Counselors to Host Annual Registration Help Night

Counselors+to+Host+Annual+Registration+Help+Night

By Chloe Horstman, North Star Reporter

FHN will be hosting its annual Registration Help Night on Jan 21 this year in the Learning Commons from 4 p.m. to 7 p.m. to help students and their parents with registration issues and questions they have. The drop in event will function on a first come first serve basis, with guidance counselors available to walk students from incoming freshmen to students gearing up for their final year at FHN through the registration process. 

Since the registration process has gone electronic and students have only a short allotted time to meet with their counselors and discuss their schedule for the upcoming school year, the Registration Help Night will serve to allow students and parents more time to individually meet with counselors and get help with technology, advice for choosing suitable courses, and additional help signing up for programs that offer dual enrollment or A+ tutoring credit hours.
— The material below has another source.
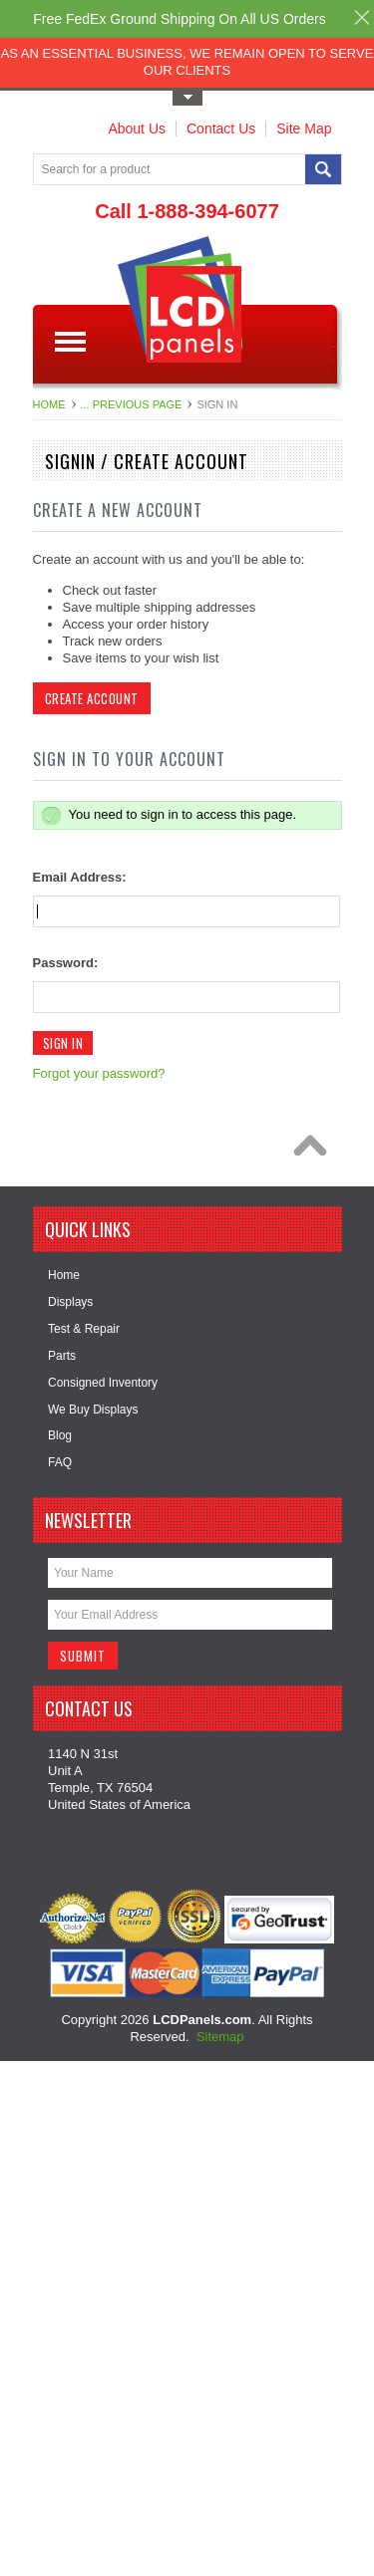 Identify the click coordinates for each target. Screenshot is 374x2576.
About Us (137, 128)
“We’re helping anybody that needs help,” College and Career counselor Brooke Prestidge said. “Whether it’s getting them on a computer to do the process, or looking at what they picked, or giving them advice, all of that is going on.”

Prestidge hopes that the event will take away some of the anxiety that parents and students have about registration by helping to walk them through the process and discuss their course options and choices, and help the students to feel more confident that they have a beneficial plan in place and are on the right track to reach their requirements and goals.
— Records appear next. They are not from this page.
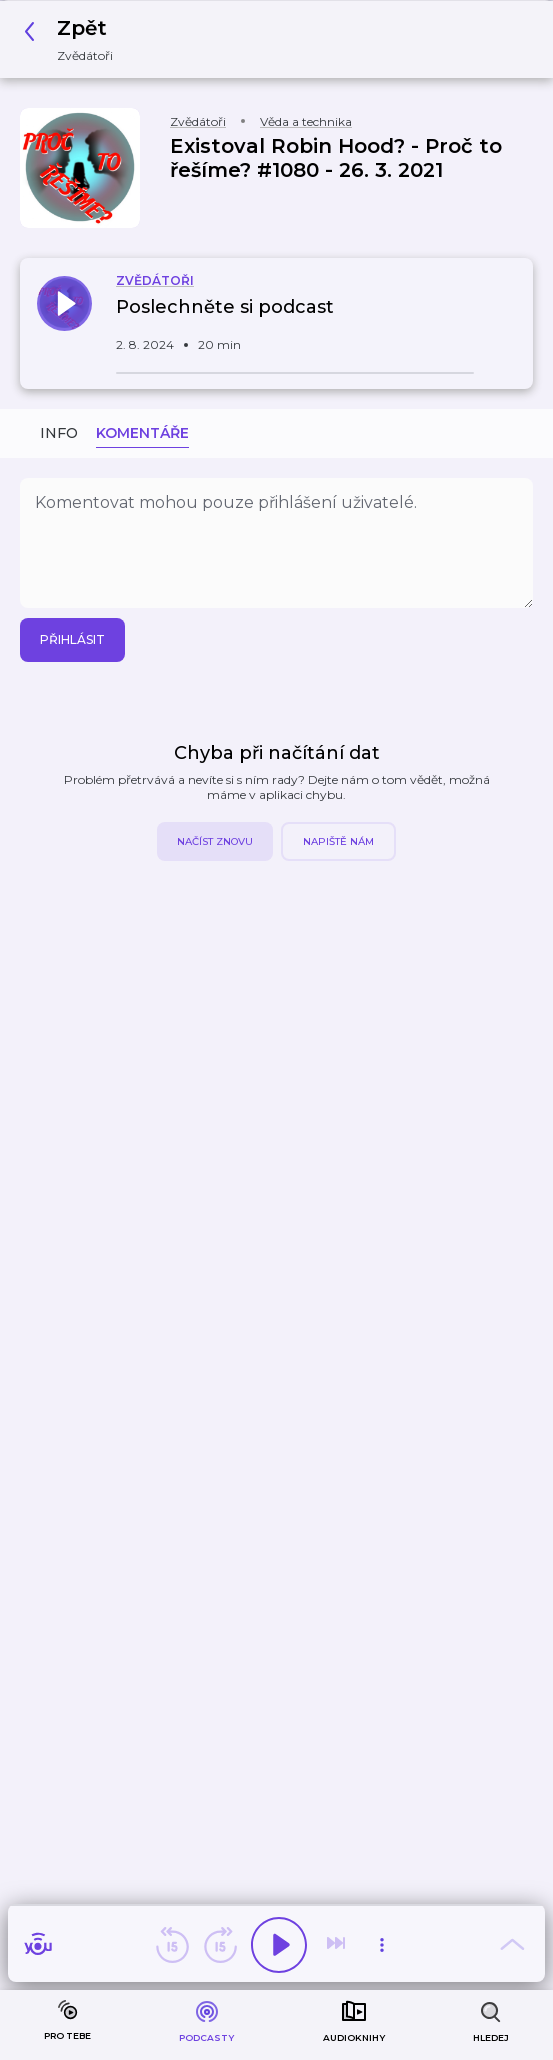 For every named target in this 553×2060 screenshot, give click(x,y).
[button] (74, 39)
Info (59, 433)
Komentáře (142, 433)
“ I think that’s the big thing, that students leave feeling like they’ve got a good plan in place and they know they’re taking the correct courses that they need, and the courses that they’re interested in,” Prestidge said. “It’s more just putting them at ease in the process, and the parents too. We get a lot of parents that come up to that night needing that assistance and reassurance.”
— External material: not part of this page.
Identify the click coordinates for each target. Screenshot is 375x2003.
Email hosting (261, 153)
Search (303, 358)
As a current junior, Alli Vernon is no stranger to the registration process, or the difficulties it can pose. Although she is confident about the courses she has taken and plans to register for, she has faced trouble in the past with registering for online courses, but believes those could be overcome by working with her counselor more thoroughly. 

“I had such a struggle with signing up for online classes for over the summer,” Vernon said. “Every time I try to do it, there’s some kind of miscommunication with my counselor, and I miss a deadline or something and I end up not getting to do it. With things like the online courses, getting to sit down and talk through it can avoid confusion on both parts.”

With FHN’s large student body, it can be difficult to obtain adequate time with one’s counselor to receive advice on the courses that they should take, and Vernon feels that students would be greatly benefited if they had more time with their counselor, which is the goal of the help night.

“I think it’s important that you get to sit and plan out your schedule for the next year and they can give you tips on maybe ‘If you’re going into this field, you might want to take this and not this’ or ‘This class is easier if you’ve taken this class already’,” Vernon said.“I think it will just be helpful for them to get a better understanding of what they want to take, and maybe what they’re taking- is it really the best choice? Then they’ll know it and be able to fix it before it’s June and then they’re like ‘Oh wait, this isn’t what I wanted to take’.”

For the first few weeks of the school year, crowds of students are attempting to shuffle their classes around and drop some to have room for others, which can often be a chaotic process that may be largely avoided if students choose to take advantage of the free Registration Help Night. .

“Every time after everyone gets their schedules, there’s so many kids who are flooding the counselors’ office because they’re trying to change everything on their schedule because they click the wrong thing, or they or they picked something they’ve changed their mind on,” Vernon said. “I think that having the counselors there for registration will prevent that a little bit more. Obviously it’ll still probably happen, but I think it’ll be a better situation then what it usually is.”